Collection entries

· · · · · · ·

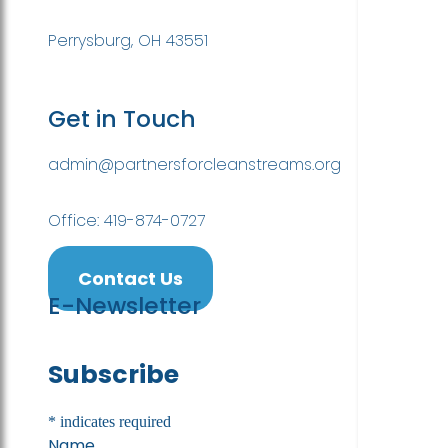
Perrysburg, OH 43551
Get in Touch
admin@partnersforcleanstreams.org
Office: 419-874-0727
Contact Us
E-Newsletter
Subscribe
*
indicates required
Name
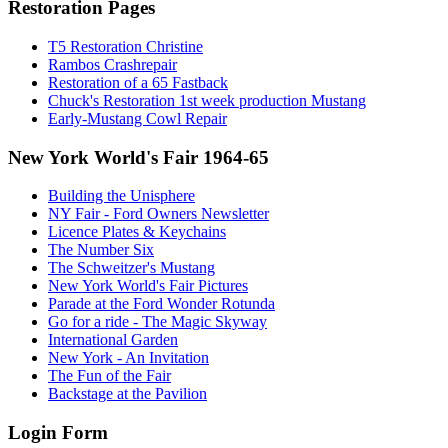
Restoration Pages
T5 Restoration Christine
Rambos Crashrepair
Restoration of a 65 Fastback
Chuck's Restoration 1st week production Mustang
Early-Mustang Cowl Repair
New York World's Fair 1964-65
Building the Unisphere
NY Fair - Ford Owners Newsletter
Licence Plates & Keychains
The Number Six
The Schweitzer's Mustang
New York World's Fair Pictures
Parade at the Ford Wonder Rotunda
Go for a ride - The Magic Skyway
International Garden
New York - An Invitation
The Fun of the Fair
Backstage at the Pavilion
Login Form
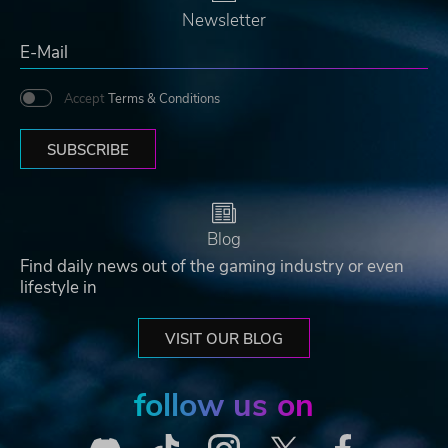
Newsletter
Accept
Terms & Conditions
SUBSCRIBE
Blog
Find daily news out of the gaming industry or even
lifestyle in
VISIT OUR BLOG
follow us on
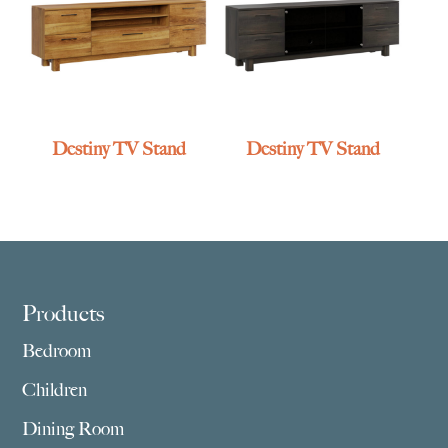
Destiny TV Stand
Destiny TV Stand
Footer
Products
Bedroom
Children
Dining Room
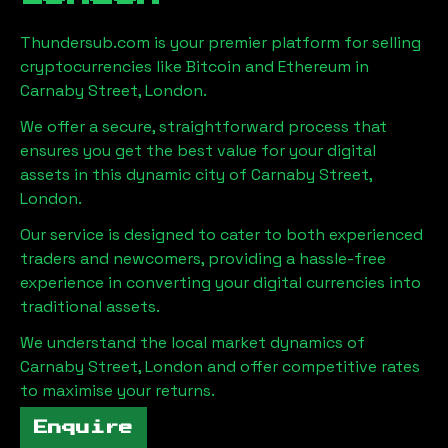
Thundersub.com is your premier platform for selling
cryptocurrencies like Bitcoin and Ethereum in
Carnaby Street, London
.
We offer a secure, straightforward process that
ensures you get the best value for your digital
assets in this dynamic city of
Carnaby Street,
London
.
Our service is designed to cater to both experienced
traders and newcomers, providing a hassle-free
experience in converting your digital currencies into
traditional assets.
We understand the local market dynamics of
Carnaby Street, London
and offer competitive rates
to maximise your returns.
Enquire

· · · · · · ·

### Exercise details
Copy out each line of the data containing the string "Fair".

### Result below
New York World's Fair 1964-65
NY Fair - Ford Owners Newsletter
New York World's Fair Pictures
The Fun of the Fair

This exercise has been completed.